Monday, August 31, 2015

Taxonomies and Indexes

Taxonomies and indexes are similar in that they both help guide people to find desired information on a selected topic. While they could be searched, they are designed specifically to be browsed. The obvious difference is that taxonomies for end-users are arranged hierarchically (or by facets), and indexes are arranged alphabetically. I have blogged previously on a comparison of index creation and taxonomy/thesaurus creation, but for those who are not already skilled at creating one or the other, let’s step back and further compare taxonomies and indexes themselves.

Taxonomy and Index Similarities and Differences

Taxonomies and indexes were developed for different kinds of media. Modern taxonomies are designed to function well in online implementations (through clicking on hyperlinks to narrower topics or plus signs to expand hierarchical trees), although taxonomies have existed in print as well. Indexes, specifically the back-of-the-book style, are designed to function well in print (through scanning a large number of entries and subentries on a page), although displayed indexes occasionally exist online as site A-Z indexes on small, static websites. Hyperlinked indexes at the end of ebooks are also possible, but the inadequate application of ebook standards have hindered such indexes from becoming commonplace.

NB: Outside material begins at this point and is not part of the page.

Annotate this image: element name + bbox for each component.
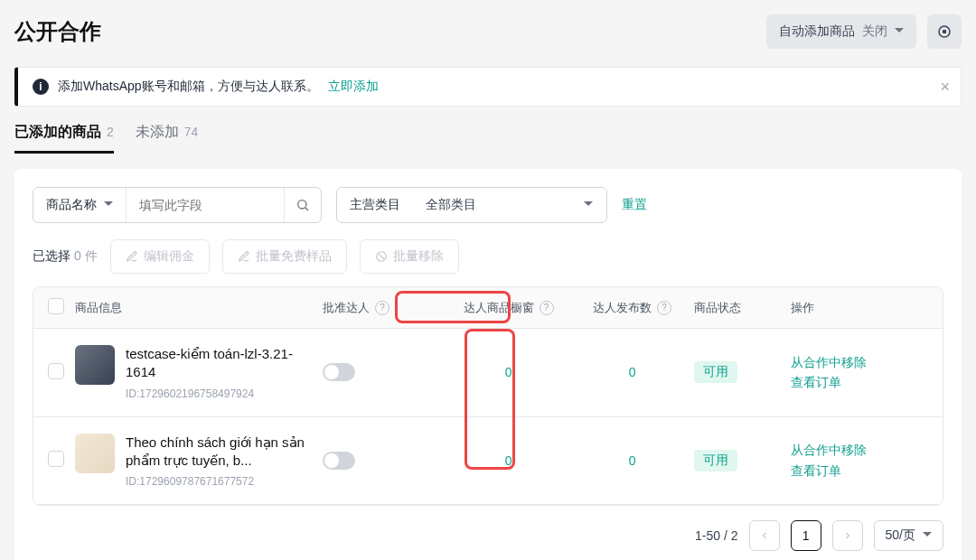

Taxonomies and indexes serve different kinds of content. Taxonomies work well for content in a subject area that is easy or logical to categorize: products or product types, industries, geographic areas, occupational areas, media or document types, etc. Indexes work will for content on a subject area that is more abstract and does not lend itself to hierarchical categories: management concepts, history, news, etc. Indexes, since they are arranged alphabetically, are also excellent for browsing names/proper nouns. Taxonomies work well for a defined scope, such as collections of documents of the same type (all resumes, all marketing materials, all legal documents, etc.). Indexes, on the other hand, tend to serve better for content with a less defined scope, such as general encyclopedic information or detailed user manuals. Not surprisingly, book-like content continues to be best served by indexes.

The differences in structure are not as simple as taxonomies being hierarchical and indexes being alphabetical. Taxonomies also have alphabetical aspects, as terms at the same level of a hierarchy are typically (or by default) arranged alphabetically. Indexes, meanwhile, also have hierarchical aspects, as there are main entries with subentries under them. Some large indexes even have a third level of sub-subentries. Then there are kinds of taxonomies, called thesauri, which are structured more around terms and relationships than hierarchical trees, and such thesauri may be arranged alphabetically. In fact, the same thesaurus can be arranged both hierarchically or alphabetically, with the click of a toggle button in a thesaurus management system. But re-sorting a thesaurus alphabetically does not change it into an index. It will still lack the subentry features of an index.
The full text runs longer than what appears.